Ağrı İbrahim Çeçen Üniversitesi (AİÇÜ) Fen Edebiyat Fakültesi Coğrafya Bölümü Öğretim Üyesi Prof. Dr. Faruk Kaya, bölgedeki kar yağışı miktarındaki azalmanın endişe verici boyutlara ulaştığını açıkladı. Tarımsal faaliyetler ve su kaynaklarının sürdürülebilirliği için hayati önem taşıyan kar, artık eskisi gibi yağmıyor. Prof. Dr. Kaya, Şubat 1985'te 225 santimetreye ulaşan kar kalınlığının günümüzde sadece 10-15 santimetreye düştüğünü belirterek, bu durumun gelecek için ciddi bir tehdit oluşturduğunu vurguladı. Bu azalma, Doğu Anadolu Bölgesi'nin su kaynaklarını tehdit ederken, tarım ve hayvancılık gibi sektörleri de olumsuz etkiliyor. Ağrı'nın ekonomisi ve halkının yaşamı, kar yağışının azalmasıyla doğrudan ilişkili. Bu nedenle, bu konuya dair farkındalık yaratılması ve çözüm arayışlarının başlatılması şart.

Ağrı'nın Değişen İklimi

Prof. Dr. Kaya, küresel ısınmanın Ağrı'nın iklimi üzerindeki etkilerini araştırdı. Yüzlerce yıldır sert kışları ve sıcak yazlarıyla bilinen Ağrı'da sıcaklıklar artıyor, yağış miktarı azalıyor. Uzun yılların ortalama sıcaklık değeri 6,3 derece iken, son 7 yılda 8,6 dereceye yükseldi. Yıllık yağış miktarı ise 523,9 milimetreden 465,8 milimetreye geriledi. Kar yağışlı gün sayısı da 48 günden 29 güne düştü. Eleşkirt (6,2 derece), Patnos (7 derece), Diyadin (4,9 derece), Hamur (6 derece), Taşlıçay (5,7 derece) ve Tutak (7,3 derece) gibi ilçelerde de benzer değişiklikler gözlemlendi. Bu durum, Ağrı'nın tamamını etkileyen bir iklim krizi olarak tanımlanabilir. Ekstrem sıcaklıklar da dikkate değer ölçüde değişti. Türkiye'nin ve Ortadoğu'nun en düşük sıcaklığı olan eksi 45,6 derece (20 Ocak 1972) ile en yüksek sıcaklık 39,9 derece (11 Ağustos 1961) arasında büyük bir fark bulunuyor. Sıfır derecenin altındaki gün sayısı ise yaklaşık 156.
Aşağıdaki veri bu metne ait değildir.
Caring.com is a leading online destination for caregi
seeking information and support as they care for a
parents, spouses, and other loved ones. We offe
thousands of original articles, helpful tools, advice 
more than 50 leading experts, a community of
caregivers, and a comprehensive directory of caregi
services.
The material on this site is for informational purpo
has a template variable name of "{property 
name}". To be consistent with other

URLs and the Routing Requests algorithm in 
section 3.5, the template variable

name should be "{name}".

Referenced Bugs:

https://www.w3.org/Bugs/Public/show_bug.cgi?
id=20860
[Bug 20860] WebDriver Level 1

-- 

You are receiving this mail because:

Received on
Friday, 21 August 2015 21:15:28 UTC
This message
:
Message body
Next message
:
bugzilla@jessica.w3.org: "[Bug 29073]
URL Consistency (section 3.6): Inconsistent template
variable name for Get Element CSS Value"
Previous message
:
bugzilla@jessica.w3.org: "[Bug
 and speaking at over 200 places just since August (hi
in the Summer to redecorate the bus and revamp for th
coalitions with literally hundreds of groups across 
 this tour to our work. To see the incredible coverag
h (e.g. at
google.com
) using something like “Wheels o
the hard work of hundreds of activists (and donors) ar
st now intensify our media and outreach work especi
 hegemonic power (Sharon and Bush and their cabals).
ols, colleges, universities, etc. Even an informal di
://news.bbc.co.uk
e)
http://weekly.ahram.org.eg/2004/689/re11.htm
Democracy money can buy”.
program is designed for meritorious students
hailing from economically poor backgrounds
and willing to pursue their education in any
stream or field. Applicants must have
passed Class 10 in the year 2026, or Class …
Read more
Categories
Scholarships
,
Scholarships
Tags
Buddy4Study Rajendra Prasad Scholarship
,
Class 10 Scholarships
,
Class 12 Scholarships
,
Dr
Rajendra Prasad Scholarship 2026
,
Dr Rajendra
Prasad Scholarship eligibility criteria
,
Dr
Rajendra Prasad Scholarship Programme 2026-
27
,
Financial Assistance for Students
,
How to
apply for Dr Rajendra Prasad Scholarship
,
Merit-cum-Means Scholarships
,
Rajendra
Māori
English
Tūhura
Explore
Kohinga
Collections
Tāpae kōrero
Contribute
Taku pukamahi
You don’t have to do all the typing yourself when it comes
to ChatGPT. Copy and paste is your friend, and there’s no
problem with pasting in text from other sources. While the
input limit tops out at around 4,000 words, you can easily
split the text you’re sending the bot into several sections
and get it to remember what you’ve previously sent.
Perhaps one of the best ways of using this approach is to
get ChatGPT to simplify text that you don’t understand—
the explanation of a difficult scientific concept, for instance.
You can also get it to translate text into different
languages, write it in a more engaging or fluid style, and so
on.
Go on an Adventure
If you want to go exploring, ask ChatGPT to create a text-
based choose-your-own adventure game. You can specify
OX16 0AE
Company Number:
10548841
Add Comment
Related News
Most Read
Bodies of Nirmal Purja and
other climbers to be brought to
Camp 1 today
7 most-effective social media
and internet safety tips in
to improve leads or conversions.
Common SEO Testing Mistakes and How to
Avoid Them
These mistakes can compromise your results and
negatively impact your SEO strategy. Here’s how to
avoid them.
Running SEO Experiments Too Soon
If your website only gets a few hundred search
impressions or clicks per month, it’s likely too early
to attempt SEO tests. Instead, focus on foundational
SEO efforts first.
Su Kaynakları ve Tarım Üzerindeki Etkiler

Kar yağışındaki azalma, Ağrı'nın su kaynaklarını doğrudan etkiliyor. Balık Gölü, Patnos Barajı ve Yazıcı Baraj Gölü'nde su seviyeleri tehlikeli ölçüde düştü. Bu durum, hem içme suyu teminini hem de tarım arazilerinin sulanmasını zorlaştırıyor. Azalan su kaynakları, tarım ve hayvancılık faaliyetlerini olumsuz etkiliyor. Doğu Anadolu Bölgesi'nde, hayvancılık ve tarım için olmazsa olmaz olan meralar ve çayırlar yeterince beslenemiyor. Bu durum, bölge ekonomisini ve halkının geçimini tehdit eden önemli bir faktör. Van Gölü havzası ve çevresi de bu olumsuzluklardan etkilenmekte. Grönland'daki buzul erimelerinin Anadolu'yu nasıl etkilediği de göz önünde bulundurulmalı. Bu, sadece Ağrı'nın değil, Türkiye'nin de karşılaştığı büyük bir problem.

Sürdürülebilir çözümler bulmak için acil önlemler alınması gerekiyor. Ağrı gibi bölgelerde, doğaya uyumlu tarım ve hayvancılık modelleri geliştirmek hayati önem taşıyor. Kar yağışının azalmasının etkilerini hafifletmek için, su yönetimi stratejileri ve iklim değişikliğiyle mücadele politikaları uygulanmalıdır. Bu durum, hem Ağrı halkının geleceği hem de Türkiye'nin sürdürülebilirliği için çok önemli.